(INFORMATION SUPPLIED Opens)
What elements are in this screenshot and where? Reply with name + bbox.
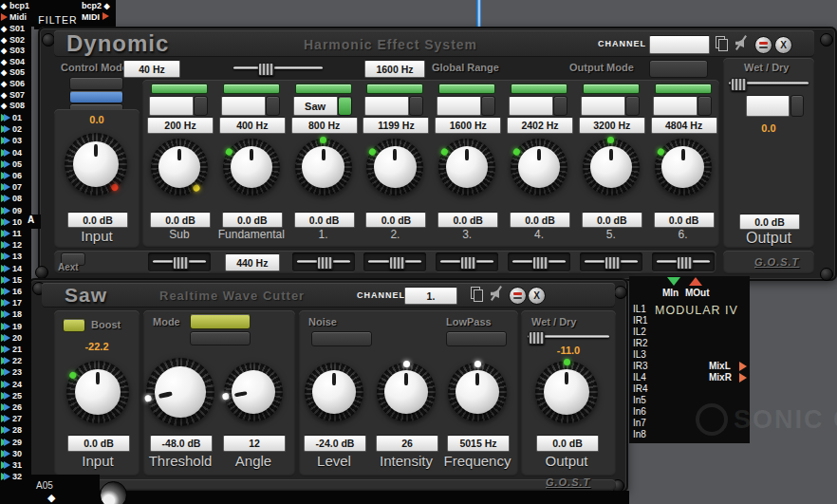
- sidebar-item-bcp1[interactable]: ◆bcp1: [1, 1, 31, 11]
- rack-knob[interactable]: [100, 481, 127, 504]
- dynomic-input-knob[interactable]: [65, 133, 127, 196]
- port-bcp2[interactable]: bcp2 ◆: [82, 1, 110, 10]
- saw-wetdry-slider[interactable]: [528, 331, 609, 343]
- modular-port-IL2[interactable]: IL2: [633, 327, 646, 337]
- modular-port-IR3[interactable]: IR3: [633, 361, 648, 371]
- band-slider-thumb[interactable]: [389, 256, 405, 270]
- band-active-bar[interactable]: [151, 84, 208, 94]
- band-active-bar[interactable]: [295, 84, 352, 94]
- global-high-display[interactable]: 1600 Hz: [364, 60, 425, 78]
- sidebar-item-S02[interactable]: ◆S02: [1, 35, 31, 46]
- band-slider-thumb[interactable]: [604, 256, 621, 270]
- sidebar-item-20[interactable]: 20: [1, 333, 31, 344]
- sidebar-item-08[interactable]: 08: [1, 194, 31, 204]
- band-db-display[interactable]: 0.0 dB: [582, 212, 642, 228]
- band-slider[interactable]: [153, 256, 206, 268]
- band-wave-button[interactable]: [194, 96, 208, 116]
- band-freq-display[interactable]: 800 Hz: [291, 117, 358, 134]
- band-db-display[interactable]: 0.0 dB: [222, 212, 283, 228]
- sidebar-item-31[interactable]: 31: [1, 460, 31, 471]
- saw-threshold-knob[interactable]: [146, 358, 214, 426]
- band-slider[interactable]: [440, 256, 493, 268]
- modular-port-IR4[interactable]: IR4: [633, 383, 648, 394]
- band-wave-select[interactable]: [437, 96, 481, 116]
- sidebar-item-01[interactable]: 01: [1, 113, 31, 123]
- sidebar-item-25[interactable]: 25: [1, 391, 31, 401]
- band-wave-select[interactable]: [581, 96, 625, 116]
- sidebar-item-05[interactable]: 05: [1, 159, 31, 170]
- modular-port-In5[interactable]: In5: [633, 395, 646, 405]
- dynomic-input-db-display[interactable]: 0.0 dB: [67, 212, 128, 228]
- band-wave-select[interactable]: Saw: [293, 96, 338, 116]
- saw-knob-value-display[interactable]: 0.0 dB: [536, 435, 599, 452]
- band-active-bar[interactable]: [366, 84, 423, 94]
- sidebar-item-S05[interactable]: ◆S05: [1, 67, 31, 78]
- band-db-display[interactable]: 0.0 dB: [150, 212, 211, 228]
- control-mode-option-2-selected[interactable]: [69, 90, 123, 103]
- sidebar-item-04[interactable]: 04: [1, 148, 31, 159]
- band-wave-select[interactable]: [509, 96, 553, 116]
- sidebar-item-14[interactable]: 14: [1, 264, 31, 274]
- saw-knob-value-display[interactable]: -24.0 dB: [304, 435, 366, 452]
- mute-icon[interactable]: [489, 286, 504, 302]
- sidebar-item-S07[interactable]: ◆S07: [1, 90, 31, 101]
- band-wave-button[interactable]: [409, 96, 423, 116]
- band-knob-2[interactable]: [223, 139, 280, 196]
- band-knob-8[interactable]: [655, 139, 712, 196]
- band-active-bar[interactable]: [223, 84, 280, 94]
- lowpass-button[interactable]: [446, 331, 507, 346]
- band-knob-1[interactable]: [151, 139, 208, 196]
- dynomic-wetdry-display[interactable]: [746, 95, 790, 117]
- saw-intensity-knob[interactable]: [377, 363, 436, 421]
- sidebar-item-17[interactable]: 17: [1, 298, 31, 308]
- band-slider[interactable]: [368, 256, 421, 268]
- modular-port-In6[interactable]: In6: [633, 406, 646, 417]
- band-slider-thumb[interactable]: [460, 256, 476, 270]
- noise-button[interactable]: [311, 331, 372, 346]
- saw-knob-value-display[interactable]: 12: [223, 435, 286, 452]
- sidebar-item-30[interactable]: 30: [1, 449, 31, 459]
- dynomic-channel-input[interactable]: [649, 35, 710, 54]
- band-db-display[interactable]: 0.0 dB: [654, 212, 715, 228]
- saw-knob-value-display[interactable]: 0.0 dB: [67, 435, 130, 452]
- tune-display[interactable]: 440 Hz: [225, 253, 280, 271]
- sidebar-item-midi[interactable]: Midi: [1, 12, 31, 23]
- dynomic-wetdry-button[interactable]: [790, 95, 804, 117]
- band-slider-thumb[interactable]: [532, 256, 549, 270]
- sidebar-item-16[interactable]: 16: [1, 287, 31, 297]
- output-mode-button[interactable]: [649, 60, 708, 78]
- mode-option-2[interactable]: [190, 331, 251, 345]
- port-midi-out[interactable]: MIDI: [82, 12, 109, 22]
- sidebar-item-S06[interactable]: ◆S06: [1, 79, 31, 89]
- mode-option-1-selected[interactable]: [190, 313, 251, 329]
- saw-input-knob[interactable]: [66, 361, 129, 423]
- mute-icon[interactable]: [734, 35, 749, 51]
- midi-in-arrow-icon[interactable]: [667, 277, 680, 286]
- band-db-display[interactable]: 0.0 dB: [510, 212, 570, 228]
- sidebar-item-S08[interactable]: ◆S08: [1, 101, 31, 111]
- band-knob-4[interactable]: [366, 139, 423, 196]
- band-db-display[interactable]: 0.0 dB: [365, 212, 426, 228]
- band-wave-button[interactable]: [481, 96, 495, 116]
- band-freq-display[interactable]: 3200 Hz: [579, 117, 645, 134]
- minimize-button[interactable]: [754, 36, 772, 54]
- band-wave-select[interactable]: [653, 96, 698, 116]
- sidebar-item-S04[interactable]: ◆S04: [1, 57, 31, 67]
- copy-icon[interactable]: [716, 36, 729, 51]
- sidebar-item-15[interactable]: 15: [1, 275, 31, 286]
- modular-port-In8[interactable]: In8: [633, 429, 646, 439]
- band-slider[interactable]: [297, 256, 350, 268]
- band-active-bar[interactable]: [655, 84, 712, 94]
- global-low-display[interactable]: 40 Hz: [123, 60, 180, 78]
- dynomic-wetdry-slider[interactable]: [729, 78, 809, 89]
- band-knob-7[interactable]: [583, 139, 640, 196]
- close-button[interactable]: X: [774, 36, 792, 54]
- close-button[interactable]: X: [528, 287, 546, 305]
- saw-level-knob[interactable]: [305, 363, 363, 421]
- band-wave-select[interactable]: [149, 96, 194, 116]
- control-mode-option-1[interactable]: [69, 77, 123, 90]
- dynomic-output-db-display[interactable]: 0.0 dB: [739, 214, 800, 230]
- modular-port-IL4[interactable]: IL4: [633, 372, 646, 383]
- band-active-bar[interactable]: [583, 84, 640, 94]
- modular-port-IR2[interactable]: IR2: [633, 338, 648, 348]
(INFORMATION SUPPLIED Closes)
(INFORMATION SUPPLIED Opens)
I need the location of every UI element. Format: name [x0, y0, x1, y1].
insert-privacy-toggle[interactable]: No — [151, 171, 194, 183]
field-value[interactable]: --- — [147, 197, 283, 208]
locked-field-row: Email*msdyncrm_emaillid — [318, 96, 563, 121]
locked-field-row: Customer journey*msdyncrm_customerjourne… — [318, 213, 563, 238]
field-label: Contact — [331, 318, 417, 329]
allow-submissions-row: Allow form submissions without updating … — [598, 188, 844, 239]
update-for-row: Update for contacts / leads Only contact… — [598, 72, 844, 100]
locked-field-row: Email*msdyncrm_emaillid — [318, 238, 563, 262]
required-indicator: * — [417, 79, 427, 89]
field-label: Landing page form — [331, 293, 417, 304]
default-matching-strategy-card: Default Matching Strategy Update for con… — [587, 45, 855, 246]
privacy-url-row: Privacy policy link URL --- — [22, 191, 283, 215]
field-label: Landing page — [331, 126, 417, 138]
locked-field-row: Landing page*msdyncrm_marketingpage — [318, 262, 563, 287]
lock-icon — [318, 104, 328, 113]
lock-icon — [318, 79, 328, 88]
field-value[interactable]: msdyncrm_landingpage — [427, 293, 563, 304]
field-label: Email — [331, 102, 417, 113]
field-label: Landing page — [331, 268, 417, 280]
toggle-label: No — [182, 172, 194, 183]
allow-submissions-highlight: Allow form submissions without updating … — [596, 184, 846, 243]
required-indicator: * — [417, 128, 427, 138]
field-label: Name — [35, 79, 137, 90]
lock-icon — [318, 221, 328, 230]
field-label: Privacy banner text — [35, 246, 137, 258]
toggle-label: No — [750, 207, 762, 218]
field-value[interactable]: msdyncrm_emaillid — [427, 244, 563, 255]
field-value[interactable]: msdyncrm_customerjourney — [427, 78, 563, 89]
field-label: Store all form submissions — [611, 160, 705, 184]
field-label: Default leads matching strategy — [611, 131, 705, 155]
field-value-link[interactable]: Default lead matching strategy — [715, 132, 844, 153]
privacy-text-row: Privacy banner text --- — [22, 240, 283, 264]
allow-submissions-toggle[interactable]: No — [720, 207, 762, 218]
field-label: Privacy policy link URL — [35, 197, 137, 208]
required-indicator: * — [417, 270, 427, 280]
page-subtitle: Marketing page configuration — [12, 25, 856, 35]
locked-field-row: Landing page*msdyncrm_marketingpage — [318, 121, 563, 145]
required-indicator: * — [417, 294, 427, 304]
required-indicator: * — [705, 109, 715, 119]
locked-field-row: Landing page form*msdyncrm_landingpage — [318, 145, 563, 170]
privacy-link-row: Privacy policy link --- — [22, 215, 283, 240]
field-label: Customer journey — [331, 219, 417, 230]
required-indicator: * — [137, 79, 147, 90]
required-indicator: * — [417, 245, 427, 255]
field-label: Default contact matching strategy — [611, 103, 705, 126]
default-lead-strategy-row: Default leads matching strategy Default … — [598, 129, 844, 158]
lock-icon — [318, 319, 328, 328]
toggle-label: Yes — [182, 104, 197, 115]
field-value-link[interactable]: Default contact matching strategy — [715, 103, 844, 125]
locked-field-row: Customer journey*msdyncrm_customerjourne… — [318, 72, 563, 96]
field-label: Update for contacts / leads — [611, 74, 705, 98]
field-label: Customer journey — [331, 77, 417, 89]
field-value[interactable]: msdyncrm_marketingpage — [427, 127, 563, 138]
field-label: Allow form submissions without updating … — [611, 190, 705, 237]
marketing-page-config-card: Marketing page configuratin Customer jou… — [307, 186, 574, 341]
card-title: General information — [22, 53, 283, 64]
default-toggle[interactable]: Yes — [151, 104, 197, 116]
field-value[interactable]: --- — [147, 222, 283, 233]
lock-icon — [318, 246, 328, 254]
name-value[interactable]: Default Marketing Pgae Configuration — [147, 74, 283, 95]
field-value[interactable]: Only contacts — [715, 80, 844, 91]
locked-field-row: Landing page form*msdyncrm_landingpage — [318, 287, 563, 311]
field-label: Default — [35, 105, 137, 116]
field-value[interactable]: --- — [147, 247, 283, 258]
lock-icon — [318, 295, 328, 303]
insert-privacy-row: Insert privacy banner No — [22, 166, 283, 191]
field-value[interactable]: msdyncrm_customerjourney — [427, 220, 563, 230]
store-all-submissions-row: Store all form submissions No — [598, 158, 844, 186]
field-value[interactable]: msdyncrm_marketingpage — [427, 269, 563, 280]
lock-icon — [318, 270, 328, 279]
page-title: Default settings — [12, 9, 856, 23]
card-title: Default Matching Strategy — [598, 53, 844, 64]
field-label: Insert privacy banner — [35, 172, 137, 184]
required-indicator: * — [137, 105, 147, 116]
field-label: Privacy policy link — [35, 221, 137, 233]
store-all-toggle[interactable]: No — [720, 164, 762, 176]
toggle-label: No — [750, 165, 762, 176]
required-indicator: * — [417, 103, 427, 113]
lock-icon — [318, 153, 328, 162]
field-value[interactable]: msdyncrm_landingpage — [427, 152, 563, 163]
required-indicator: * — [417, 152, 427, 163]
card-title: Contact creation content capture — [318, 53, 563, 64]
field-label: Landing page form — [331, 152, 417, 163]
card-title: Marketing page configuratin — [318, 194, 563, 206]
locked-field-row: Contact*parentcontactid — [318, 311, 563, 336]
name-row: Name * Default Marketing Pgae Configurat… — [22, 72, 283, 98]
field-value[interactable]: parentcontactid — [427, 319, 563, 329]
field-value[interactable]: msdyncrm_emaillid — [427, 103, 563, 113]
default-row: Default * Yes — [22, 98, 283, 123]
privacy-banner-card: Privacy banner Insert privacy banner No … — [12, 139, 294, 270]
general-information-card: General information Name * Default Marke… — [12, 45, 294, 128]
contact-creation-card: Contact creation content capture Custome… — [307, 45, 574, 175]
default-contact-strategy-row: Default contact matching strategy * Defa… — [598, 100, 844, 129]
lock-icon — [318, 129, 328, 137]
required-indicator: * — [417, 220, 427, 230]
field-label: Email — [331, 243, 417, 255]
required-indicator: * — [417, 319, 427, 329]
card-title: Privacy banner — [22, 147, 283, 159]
(INFORMATION SUPPLIED Closes)
(INFORMATION SUPPLIED Opens)
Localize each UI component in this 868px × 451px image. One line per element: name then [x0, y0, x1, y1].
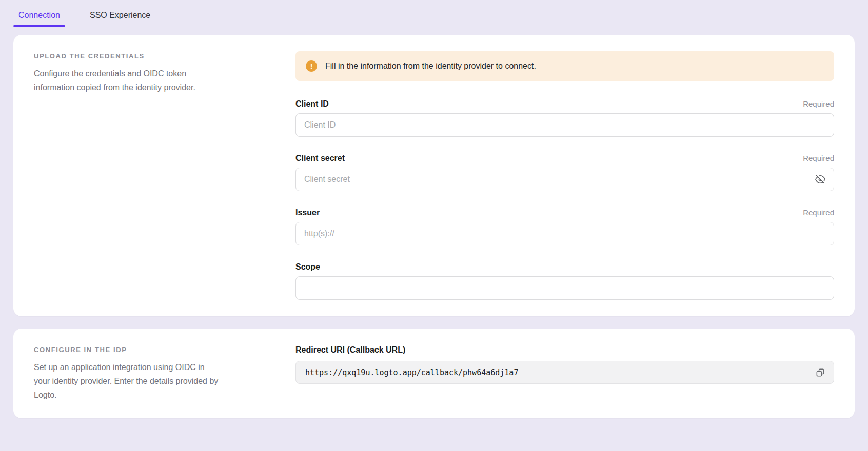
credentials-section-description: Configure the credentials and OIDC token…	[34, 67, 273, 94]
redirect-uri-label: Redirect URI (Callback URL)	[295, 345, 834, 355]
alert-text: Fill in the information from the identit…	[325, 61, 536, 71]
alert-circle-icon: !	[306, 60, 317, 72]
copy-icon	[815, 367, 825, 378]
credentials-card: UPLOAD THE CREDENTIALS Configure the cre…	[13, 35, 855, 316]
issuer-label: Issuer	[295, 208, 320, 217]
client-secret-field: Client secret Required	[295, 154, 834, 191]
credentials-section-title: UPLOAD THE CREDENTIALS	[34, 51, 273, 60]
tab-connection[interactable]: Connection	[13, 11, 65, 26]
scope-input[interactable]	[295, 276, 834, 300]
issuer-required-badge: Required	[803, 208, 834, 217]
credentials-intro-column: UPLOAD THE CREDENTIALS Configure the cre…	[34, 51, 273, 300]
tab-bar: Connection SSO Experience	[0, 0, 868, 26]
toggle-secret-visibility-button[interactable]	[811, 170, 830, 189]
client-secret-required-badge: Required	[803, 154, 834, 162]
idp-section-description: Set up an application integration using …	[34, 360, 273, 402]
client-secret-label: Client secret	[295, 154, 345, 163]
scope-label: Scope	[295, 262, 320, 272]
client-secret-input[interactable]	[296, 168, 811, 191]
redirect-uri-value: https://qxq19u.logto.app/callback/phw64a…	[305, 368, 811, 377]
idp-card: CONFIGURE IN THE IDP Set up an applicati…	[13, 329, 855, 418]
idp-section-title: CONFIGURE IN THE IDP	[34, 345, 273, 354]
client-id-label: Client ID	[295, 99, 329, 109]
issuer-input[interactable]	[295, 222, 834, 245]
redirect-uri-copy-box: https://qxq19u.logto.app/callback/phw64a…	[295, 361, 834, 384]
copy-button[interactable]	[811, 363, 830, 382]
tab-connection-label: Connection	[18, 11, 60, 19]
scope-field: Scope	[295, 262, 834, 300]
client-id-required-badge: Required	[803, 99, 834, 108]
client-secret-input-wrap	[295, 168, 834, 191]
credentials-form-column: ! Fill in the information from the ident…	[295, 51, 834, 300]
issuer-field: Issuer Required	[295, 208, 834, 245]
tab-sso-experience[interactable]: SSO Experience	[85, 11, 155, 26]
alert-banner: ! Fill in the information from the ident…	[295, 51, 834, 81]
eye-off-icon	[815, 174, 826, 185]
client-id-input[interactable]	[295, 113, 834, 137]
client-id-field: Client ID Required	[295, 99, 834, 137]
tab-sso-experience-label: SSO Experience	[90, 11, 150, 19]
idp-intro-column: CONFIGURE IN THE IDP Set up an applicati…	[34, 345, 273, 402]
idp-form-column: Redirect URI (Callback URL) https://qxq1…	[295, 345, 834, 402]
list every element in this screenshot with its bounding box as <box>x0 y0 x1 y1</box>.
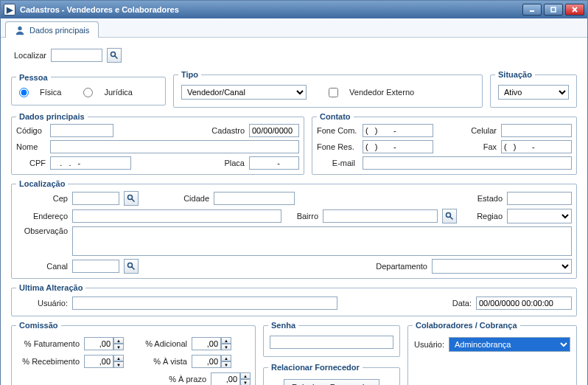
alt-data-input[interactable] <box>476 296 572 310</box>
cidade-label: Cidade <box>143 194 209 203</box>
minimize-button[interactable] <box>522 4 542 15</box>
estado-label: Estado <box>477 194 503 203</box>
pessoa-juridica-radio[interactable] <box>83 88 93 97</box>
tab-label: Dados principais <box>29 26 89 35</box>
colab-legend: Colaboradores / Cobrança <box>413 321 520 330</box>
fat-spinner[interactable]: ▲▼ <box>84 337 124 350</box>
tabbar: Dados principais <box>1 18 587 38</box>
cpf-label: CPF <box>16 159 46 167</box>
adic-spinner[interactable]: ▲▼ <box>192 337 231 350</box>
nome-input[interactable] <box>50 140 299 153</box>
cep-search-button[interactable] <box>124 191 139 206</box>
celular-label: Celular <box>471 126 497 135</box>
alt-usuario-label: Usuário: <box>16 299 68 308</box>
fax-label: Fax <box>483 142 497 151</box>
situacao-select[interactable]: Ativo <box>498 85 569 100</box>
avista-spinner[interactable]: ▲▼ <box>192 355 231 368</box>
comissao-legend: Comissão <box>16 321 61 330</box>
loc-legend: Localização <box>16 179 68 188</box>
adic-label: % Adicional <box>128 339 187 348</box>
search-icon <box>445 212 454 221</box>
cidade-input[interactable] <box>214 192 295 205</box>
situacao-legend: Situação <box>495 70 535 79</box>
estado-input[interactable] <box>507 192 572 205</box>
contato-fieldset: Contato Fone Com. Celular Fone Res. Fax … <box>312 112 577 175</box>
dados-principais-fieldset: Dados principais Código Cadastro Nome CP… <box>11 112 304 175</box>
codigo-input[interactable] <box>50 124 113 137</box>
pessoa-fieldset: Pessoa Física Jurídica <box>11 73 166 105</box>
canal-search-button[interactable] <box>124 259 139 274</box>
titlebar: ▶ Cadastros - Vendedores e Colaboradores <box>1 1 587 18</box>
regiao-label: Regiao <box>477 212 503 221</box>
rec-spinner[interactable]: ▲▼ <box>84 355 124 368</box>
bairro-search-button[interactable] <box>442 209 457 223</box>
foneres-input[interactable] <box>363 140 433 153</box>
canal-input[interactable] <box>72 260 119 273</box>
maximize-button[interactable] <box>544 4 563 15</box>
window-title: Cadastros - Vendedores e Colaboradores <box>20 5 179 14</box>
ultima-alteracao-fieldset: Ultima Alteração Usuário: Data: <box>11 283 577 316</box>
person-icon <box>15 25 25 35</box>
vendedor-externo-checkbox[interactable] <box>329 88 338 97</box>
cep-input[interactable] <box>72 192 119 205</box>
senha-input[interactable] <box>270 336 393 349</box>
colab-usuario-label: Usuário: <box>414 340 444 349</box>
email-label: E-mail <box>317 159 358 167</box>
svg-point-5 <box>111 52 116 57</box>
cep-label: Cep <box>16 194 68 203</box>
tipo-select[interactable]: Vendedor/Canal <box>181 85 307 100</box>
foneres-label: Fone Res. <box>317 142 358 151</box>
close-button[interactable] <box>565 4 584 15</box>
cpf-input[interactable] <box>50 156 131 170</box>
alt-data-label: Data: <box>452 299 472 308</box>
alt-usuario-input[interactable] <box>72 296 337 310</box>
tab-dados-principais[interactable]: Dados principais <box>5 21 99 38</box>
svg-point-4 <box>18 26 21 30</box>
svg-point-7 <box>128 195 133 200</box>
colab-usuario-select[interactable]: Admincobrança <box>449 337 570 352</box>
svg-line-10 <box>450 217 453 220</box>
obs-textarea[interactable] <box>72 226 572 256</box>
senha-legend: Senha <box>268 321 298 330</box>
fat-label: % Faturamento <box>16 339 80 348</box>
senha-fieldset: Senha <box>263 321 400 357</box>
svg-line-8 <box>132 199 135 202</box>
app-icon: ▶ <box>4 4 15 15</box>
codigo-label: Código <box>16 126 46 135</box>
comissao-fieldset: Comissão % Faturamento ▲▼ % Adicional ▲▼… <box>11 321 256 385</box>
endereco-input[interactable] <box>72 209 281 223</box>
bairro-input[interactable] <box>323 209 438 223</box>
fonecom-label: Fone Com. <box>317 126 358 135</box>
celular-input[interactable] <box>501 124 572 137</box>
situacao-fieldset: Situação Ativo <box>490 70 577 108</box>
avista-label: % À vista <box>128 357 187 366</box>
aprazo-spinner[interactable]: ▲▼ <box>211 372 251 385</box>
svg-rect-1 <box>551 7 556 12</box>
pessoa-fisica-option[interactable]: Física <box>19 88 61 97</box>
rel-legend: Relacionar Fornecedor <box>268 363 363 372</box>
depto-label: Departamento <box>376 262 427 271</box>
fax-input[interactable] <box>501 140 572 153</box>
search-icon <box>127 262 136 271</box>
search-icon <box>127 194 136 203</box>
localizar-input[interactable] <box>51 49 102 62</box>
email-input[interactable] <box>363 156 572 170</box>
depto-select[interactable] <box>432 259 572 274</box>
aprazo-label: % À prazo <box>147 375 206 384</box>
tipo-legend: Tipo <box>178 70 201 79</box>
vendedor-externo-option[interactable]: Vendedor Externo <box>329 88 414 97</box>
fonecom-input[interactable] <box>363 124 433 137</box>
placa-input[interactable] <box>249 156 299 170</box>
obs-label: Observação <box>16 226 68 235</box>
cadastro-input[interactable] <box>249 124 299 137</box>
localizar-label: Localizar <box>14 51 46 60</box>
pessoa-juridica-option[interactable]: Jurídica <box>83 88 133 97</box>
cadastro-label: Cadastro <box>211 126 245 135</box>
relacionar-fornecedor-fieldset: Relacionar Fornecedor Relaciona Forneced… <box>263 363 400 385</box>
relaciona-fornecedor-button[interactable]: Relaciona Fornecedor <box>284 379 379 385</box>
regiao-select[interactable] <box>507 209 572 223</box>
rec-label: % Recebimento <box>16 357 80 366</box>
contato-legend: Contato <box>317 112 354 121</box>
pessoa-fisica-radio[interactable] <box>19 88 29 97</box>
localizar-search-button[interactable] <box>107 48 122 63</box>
(INFORMATION SUPPLIED Closes)
- _WORK INSTRUCTIONS_: Copy out every line of the data in which the word "mode" is found.

- _WORKED SOLUTION_:
- control-mode-option-2-selected[interactable]: [69, 90, 123, 103]
- output-mode-button[interactable]: [649, 60, 708, 78]
- mode-option-2[interactable]: [190, 331, 251, 345]
- mode-option-1-selected[interactable]: [190, 313, 251, 329]
- control-mode-option-1[interactable]: [69, 77, 123, 90]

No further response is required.